GPTNERMED 다운로드 GPTNERMED 소스 코드 다운로드

GPTNERMED

AI 소스 코드

1.0.0

다운로드

gptnermed

에 대한

GPTNERMED는 의료 자연어 처리 (NLP)의 독일 텍스트에 대한 신경 개방형 합성 데이터 세트 및 NER (Neural) 명명-엔티티-인식 (NER) 모델입니다.

주요 기능 :

지원되는 레이블 : 메디 믹 화 , 도미 , 진단
오픈 실버 스탠다드 독일 의료 데이터 세트 : 245107 도미스 ( #7547 ), 메디 니케이션 ( #9868 ) 및 진단 ( #5996 )에 대한 주석이있는 토큰.
GPT Neox를 기반으로 합성 된 데이터 세트
Gbert-Large , Gottbert-Base 또는 German-Medbert를 사용한 NER 파싱에 대한 양도 학습
개방형, 모델에 대한 공개 액세스

온라인 데모 : 데모 페이지를 사용할 수 있습니다 : 데모 또는 아래에 주어진 huggingface 링크를 사용하십시오.

게시 된 논문은 https://doi.org/10.1016/j.jbi.2023.104478을 참조하십시오.
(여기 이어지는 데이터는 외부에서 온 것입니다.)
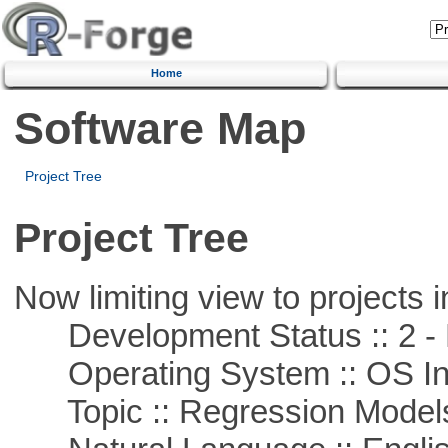
Home
Software Map
Project Tree
Project Tree
Now limiting view to projects i
Development Status :: 2 - 
Operating System :: OS In
Topic :: Regression Model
프리 프린트 용지는 https://arxiv.org/pdf/2208.14493.pdf에서 구입할 수 있습니다.

NER 데모 :

모델

사전 제한 모델은 다음 URL에서 검색 할 수 있습니다.

Gbert 기반 : 모델 링크
Gottbert 기반 : 모델 링크
독일-메드 버트 기반 : 모델 링크

이 모델은 Huggingface 플랫폼에서도 사용할 수 있습니다.

Gbert 기반 : Huggingface 링크
Gottbert 기반 : Huggingface 링크
독일 Medbert 기반 : Huggingface Link

Huggingface 데이터 세트 : 데이터 세트는 Huggingface 데이터 세트로도 제공됩니다.
다음과 같이 모델을로드 할 수 있습니다.

 # You need to install datasets first, using: pip install datasets
from datasets import load_dataset
dataset = load_dataset ( "jfrei/GPTNERMED" )

점수

참고 : 메트릭 점수는 문자 별 분류로 평가됩니다.

분포 데이터 세트 ( OoD-dataset_GoldStandard.jsonl 에 제공됨) :

모델	메트릭	마약 = 중학
Gbert-Large	PR	0.707
	답장	0.979
	F1	0.821
Gottbert-Base	PR	0.800
	답장	0.899
	F1	0.847
독일-메드 베르트	PR	0.727
	답장	0.818
	F1	0.770

테스트 세트 :

모델	메트릭	중간	진단	도미	총
Gbert-Large	PR	0.870	0.870	0.883	0.918
	답장	0.936	0.895	0.921	0.919
	F1	0.949	0.882	0.901	0.918
Gottbert-Base	PR	0.979	0.896	0.887	0.936
	답장	0.910	0.844	0.907	0.886
	F1	0.943	0.870	0.897	0.910
독일-메드 베르트	PR	0.980	0.910	0.829	0.932
	답장	0.905	0.730	0.890	0.842
	F1	0.941	0.810	0.858	0.883

설정 및 사용

모델은 Spacy를 기반으로합니다. 샘플 코드는 Python으로 작성되었습니다.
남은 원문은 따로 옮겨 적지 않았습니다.